Over the last year, the Trump administration has proposed cutting the budget for food assistance, implementing work requirements for able-bodied adults without dependents, and denying benefits to parents who don’t pay child support.
For most of these policies, the official line has been that low-income people who rely on public-benefit programs are a drain on the country’s resources. Just last week, the White House published a memo asking states to enforce rules that make it more difficult for immigrants applying for a green card to receive government assistance, claiming that “rampant welfare abuse by non-citizens is straining the social safety net.” Other policy announcements have emphasized “self-sufficiency” among the country’s poorest citizens.
Aside from the obvious inaccuracies—immigrants use benefits less than native-born citizens; most Supplemental Nutrition Assistance Program participants are working—there’s also new evidence that spending on programs like the ones President Donald Trump wants to cut or restrict can benefit, not harm, the economy.

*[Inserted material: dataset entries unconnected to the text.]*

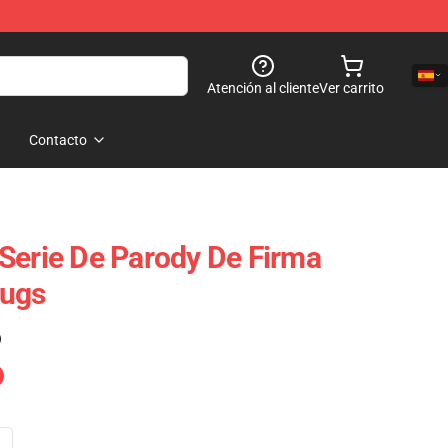
Atención al cliente
Ver carrito
Contacto
Serie De Parody De Firma
Mugs
)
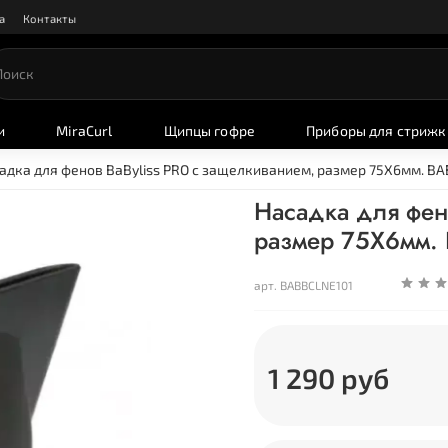
а
Контакты
и
MiraCurl
Щипцы гофре
Приборы для стрижк
адка для фенов BaByliss PRO с защелкиванием, размер 75Х6мм. B
Насадка для фен
размер 75Х6мм.
арт.
BABBCLNE101
1 290 руб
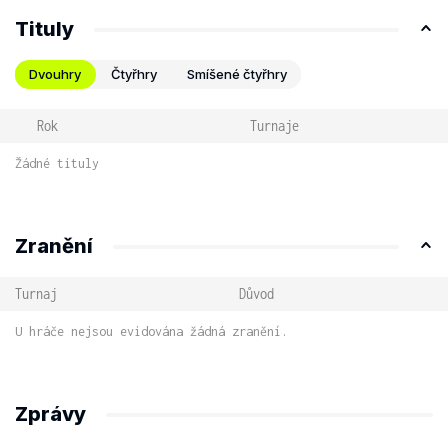
Tituly
Dvouhry
Čtyřhry
Smíšené čtyřhry
Rok
Turnaje
Žádné tituly
Zranění
Turnaj
Důvod
U hráče nejsou evidována žádná zranění.
Zprávy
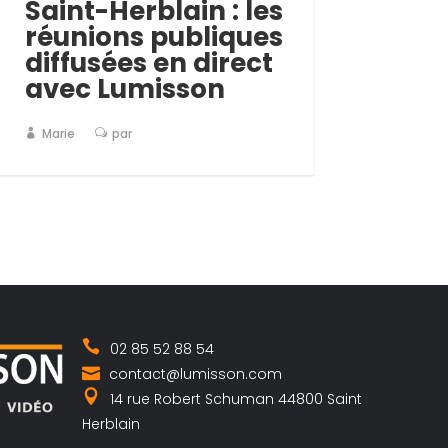
Saint-Herblain : les
réunions publiques
diffusées en direct
avec Lumisson
Marie
par
02 85 52 88 54
contact@lumisson.com
14 rue Robert Schuman 44800 Saint
Herblain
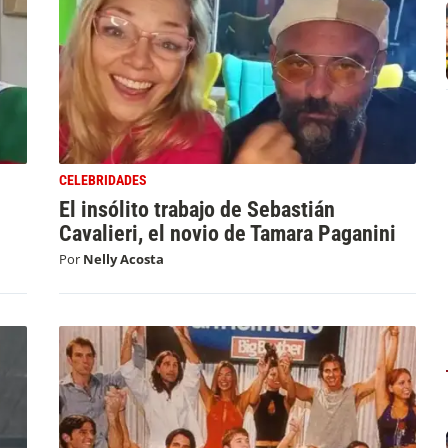
CELEBRIDADES
El insólito trabajo de Sebastián
Cavalieri, el novio de Tamara Paganini
Por
Nelly Acosta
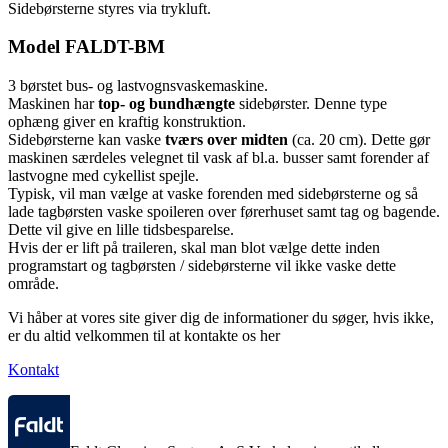
Sidebørsterne styres via trykluft.
Model FALDT-BM
3 børstet bus- og lastvognsvaskemaskine.
Maskinen har
top- og bundhængte
sidebørster. Denne type
ophæng giver en kraftig konstruktion.
Sidebørsterne kan vaske
tværs over midten
(ca. 20 cm). Dette gør
maskinen særdeles velegnet til vask af bl.a. busser samt forender af
lastvogne med cykellist spejle.
Typisk, vil man vælge at vaske forenden med sidebørsterne og så
lade tagbørsten vaske spoileren over førerhuset samt tag og bagende.
Dette vil give en lille tidsbesparelse.
Hvis der er lift på traileren, skal man blot vælge dette inden
programstart og tagbørsten / sidebørsterne vil ikke vaske dette
område.
Vi håber at vores site giver dig de informationer du søger, hvis ikke,
er du altid velkommen til at kontakte os her
Kontakt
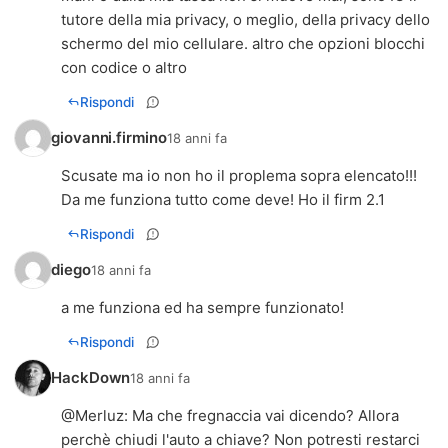
tutore della mia privacy, o meglio, della privacy dello
schermo del mio cellulare. altro che opzioni blocchi
con codice o altro
Rispondi
giovanni.firmino
18 anni fa
Scusate ma io non ho il proplema sopra elencato!!!
Da me funziona tutto come deve! Ho il firm 2.1
Rispondi
diego
18 anni fa
a me funziona ed ha sempre funzionato!
Rispondi
HackDown
18 anni fa
@Merluz: Ma che fregnaccia vai dicendo? Allora
perchè chiudi l'auto a chiave? Non potresti restarci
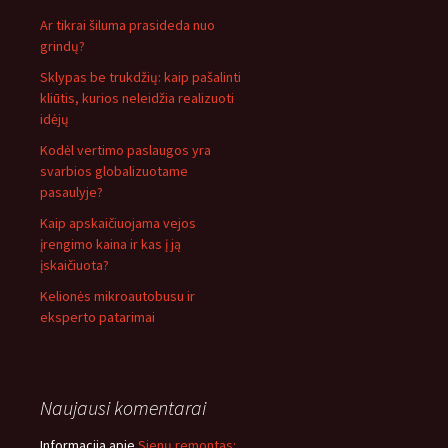
Ar tikrai šiluma prasideda nuo
grindų?
Sklypas be trukdžių: kaip pašalinti
kliūtis, kurios neleidžia realizuoti
idėjų
Kodėl vertimo paslaugos yra
svarbios globalizuotame
pasaulyje?
Kaip apskaičiuojama vejos
įrengimo kaina ir kas į ją
įskaičiuota?
Kelionės mikroautobusu ir
eksperto patarimai
Naujausi komentarai
Informacija
apie
Sienų remontas:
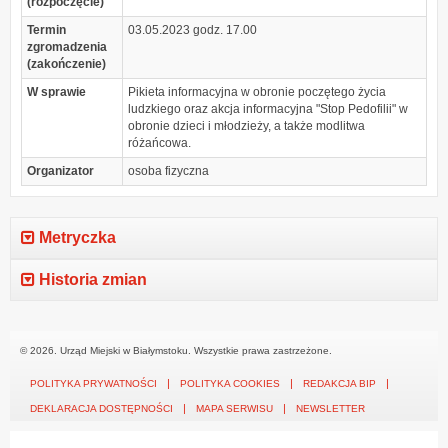
(rozpoczęcie)
Termin
03.05.2023 godz. 17.00
zgromadzenia
(zakończenie)
W sprawie
Pikieta informacyjna w obronie poczętego życia
ludzkiego oraz akcja informacyjna "Stop Pedofilii" w
obronie dzieci i młodzieży, a także modlitwa
różańcowa.
Organizator
osoba fizyczna
Metryczka
Historia zmian
© 2026. Urząd Miejski w Białymstoku. Wszystkie prawa zastrzeżone.
POLITYKA PRYWATNOŚCI
POLITYKA COOKIES
REDAKCJA BIP
DEKLARACJA DOSTĘPNOŚCI
MAPA SERWISU
NEWSLETTER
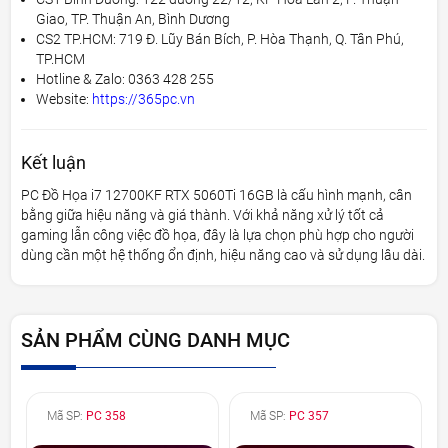
Giao, TP. Thuận An, Bình Dương
CS2 TP.HCM: 719 Đ. Lũy Bán Bích, P. Hòa Thạnh, Q. Tân Phú,
TP.HCM
Hotline & Zalo: 0363 428 255
Website:
https://365pc.vn
Kết luận
PC Đồ Họa i7 12700KF RTX 5060Ti 16GB là cấu hình mạnh, cân
bằng giữa hiệu năng và giá thành. Với khả năng xử lý tốt cả
gaming lẫn công việc đồ họa, đây là lựa chọn phù hợp cho người
dùng cần một hệ thống ổn định, hiệu năng cao và sử dụng lâu dài.
SẢN PHẨM CÙNG DANH MỤC
Mã SP:
PC 358
Mã SP:
PC 357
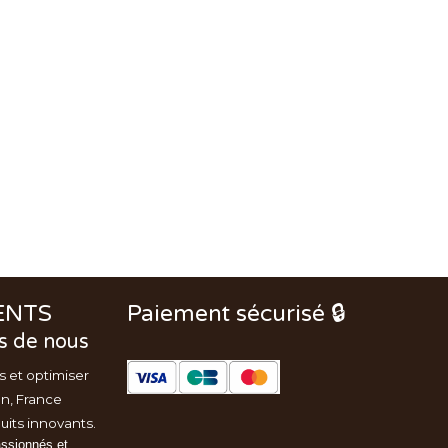
ENTS
Paiement sécurisé 🔒
s de nous
s et optimiser
on, France
uits innovants.
assionnés et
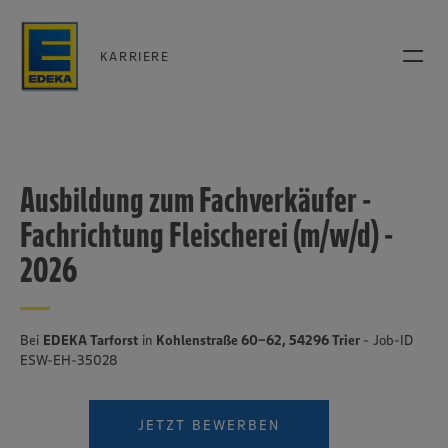
KARRIERE
Ausbildung zum Fachverkäufer -
Fachrichtung Fleischerei (m/w/d) -
2026
Bei
EDEKA Tarforst
in
Kohlenstraße 60-62, 54296 Trier
- Job-ID
ESW-EH-35028
JETZT BEWERBEN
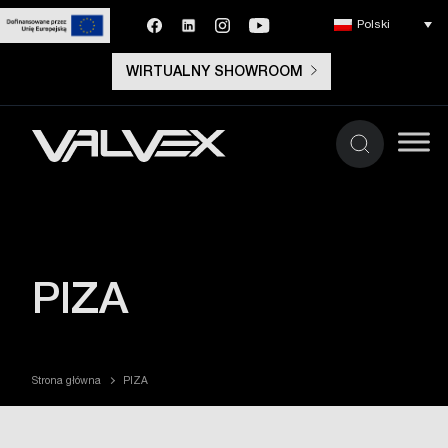
Polski
WIRTUALNY SHOWROOM
PIZA
Strona główna
PIZA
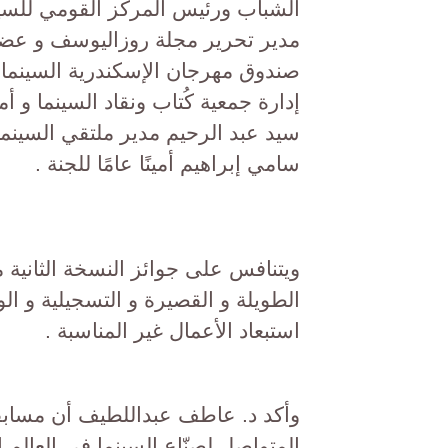
الشباب ورئيس المركز القومي للسين
مدير تحرير مجلة روزاليوسف و عضو 
صندوق مهرجان الإسكندرية السينما
إدارة جمعية كُتاب ونقاد السينما و 
سيد عبد الرحيم مدير ملتقي السينما
سامي إبراهيم أمينًا عامًا للجنة .
ويتنافس على جوائز النسخة الثانية م
استبعاد الأعمال غير المناسبة .
وأكد د. عاطف عبداللطيف أن مسابقة
المتواصل لصنّاع السينما في العالم 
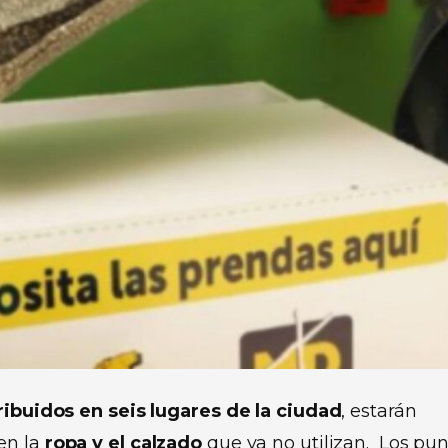
ribuidos en seis lugares de la ciudad
, estarán
en la
ropa y el calzado
que ya no utilizan.
Los pun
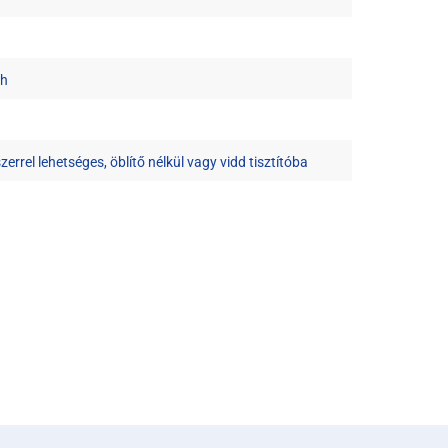
4h
errel lehetséges, öblítő nélkül vagy vidd tisztítóba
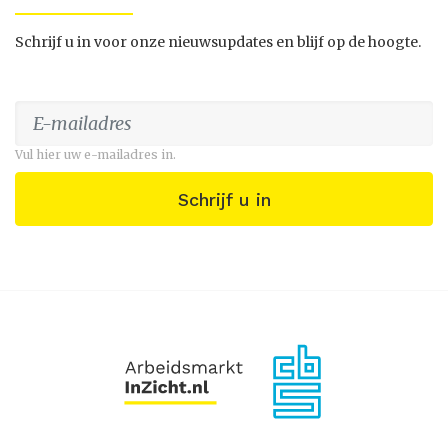
Schrijf u in voor onze nieuwsupdates en blijf op de hoogte.
Vul hier uw e-mailadres in.
Schrijf u in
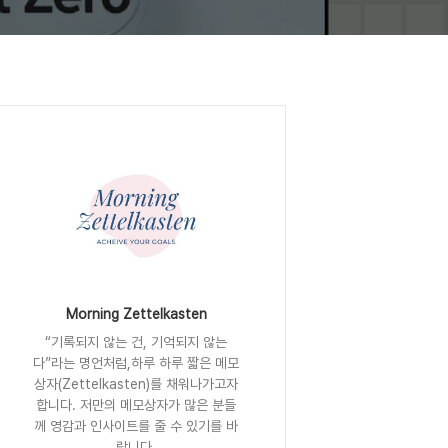
Morning Zettelkasten
“기록되지 않는 건, 기억되지 않는
다”라는 명언처럼,하루 하루 짧은 메모
상자(Zettelkasten)를 채워나가고자
합니다. 저만의 메모상자가 많은 분들
께 영감과 인사이트를 줄 수 있기를 바
랍니다.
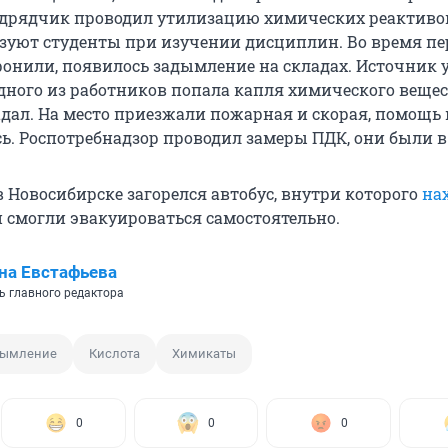
дрядчик проводил утилизацию химических реактиво
зуют студенты при изучении дисциплин. Во время пе
ронили, появилось задымление на складах. Источник 
одного из работников попала капля химического вещес
адал. На место приезжали пожарная и скорая, помощь
сь. Роспотребнадзор проводил замеры ПДК, они были в
 Новосибирске загорелся автобус, внутри которого
на
и смогли эвакуироваться самостоятельно.
на Евстафьева
ь главного редактора
дымление
Кислота
Химикаты
0
0
0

A report published this week by the United States Department of Agriculture’s Economic Research Service found that increased spending on SNAP under President Barack Obama created more jobs in rural counties. It’s the first county-level analysis of the program’s economic effects, and the results are conclusive: After the Obama administration nearly quadrupled SNAP payments, recipients’ spending at grocery stores helped boost employment.
Increased SNAP Spending Benefited Rural Economies
While participation in other food assistance programs—like the Special Supplemental Nutrition Program for Women, Infants, and Children—has been declining for years, SNAP participation tripled from 2000 to 2013. The new report gives a couple of reasons for this increase: The Great Recession drove more people into unemployment and poverty, federal and state programs promoted participation, and Obama’s stimulus package increased the maximum monthly SNAP payment for a family of four by $80.
In the poorest counties, many of which are rural, the $150 each SNAP family receives on average to buy groceries every month goes a long way: The increase in spending during the Obama administration rippled through rural economies, benefiting the retail, wholesale, and transportation sectors. For every extra $10,000 redeemed in a store that accepts SNAP, the spillover effects in rural counties amounted to one additional job—an impact that’s “greater than the impacts of all federal government spending combined,” the report found.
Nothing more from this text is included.